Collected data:
Start of Block

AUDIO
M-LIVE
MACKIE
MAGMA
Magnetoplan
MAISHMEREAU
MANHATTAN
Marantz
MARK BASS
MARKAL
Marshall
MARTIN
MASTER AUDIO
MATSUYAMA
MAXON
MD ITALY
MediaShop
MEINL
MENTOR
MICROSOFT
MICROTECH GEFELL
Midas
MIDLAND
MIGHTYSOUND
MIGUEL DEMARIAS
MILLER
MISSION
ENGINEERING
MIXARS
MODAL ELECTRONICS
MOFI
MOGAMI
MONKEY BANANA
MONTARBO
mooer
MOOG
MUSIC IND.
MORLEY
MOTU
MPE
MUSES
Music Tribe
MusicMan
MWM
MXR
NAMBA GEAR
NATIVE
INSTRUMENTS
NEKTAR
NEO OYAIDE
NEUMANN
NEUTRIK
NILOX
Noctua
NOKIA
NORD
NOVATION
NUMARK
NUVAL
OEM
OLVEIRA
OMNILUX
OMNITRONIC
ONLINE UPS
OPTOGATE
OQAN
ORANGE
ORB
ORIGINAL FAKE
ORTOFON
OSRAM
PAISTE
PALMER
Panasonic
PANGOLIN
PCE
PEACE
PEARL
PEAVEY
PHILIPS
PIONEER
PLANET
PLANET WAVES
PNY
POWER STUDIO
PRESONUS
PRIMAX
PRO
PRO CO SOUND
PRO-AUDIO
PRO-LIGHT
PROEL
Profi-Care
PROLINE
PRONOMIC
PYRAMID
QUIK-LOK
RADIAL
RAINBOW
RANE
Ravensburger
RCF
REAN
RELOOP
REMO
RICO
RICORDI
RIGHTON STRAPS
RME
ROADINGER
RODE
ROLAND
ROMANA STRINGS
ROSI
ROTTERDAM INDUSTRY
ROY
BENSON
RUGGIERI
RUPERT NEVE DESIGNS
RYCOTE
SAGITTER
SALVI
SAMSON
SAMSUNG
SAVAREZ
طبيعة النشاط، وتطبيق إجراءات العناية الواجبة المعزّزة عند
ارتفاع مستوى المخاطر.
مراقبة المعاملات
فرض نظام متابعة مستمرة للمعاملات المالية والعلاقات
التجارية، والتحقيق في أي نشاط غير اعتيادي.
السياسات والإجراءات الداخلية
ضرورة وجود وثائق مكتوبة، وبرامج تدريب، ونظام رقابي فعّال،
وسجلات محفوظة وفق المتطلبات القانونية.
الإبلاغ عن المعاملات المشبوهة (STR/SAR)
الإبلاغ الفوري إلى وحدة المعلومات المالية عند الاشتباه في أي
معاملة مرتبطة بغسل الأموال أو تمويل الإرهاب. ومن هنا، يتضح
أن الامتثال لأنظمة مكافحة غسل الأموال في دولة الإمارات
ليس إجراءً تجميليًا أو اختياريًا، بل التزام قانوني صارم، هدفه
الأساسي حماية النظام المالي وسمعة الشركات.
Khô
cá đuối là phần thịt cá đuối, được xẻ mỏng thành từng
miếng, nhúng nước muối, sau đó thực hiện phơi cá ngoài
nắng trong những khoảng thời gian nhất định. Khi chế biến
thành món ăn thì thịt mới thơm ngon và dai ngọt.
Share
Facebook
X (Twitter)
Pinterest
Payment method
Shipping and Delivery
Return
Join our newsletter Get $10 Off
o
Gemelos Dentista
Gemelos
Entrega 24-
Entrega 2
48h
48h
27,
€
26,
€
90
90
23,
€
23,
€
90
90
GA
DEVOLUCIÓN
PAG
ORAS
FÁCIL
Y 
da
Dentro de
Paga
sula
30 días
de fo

End of Block

### HOW TO COMPLETE THIS TASK
Look through the entries above and find each line where the word "thịt" occurs; copy those lines.

### OUTPUT BELOW
cá đuối là phần thịt cá đuối, được xẻ mỏng thành từng
thành món ăn thì thịt mới thơm ngon và dai ngọt.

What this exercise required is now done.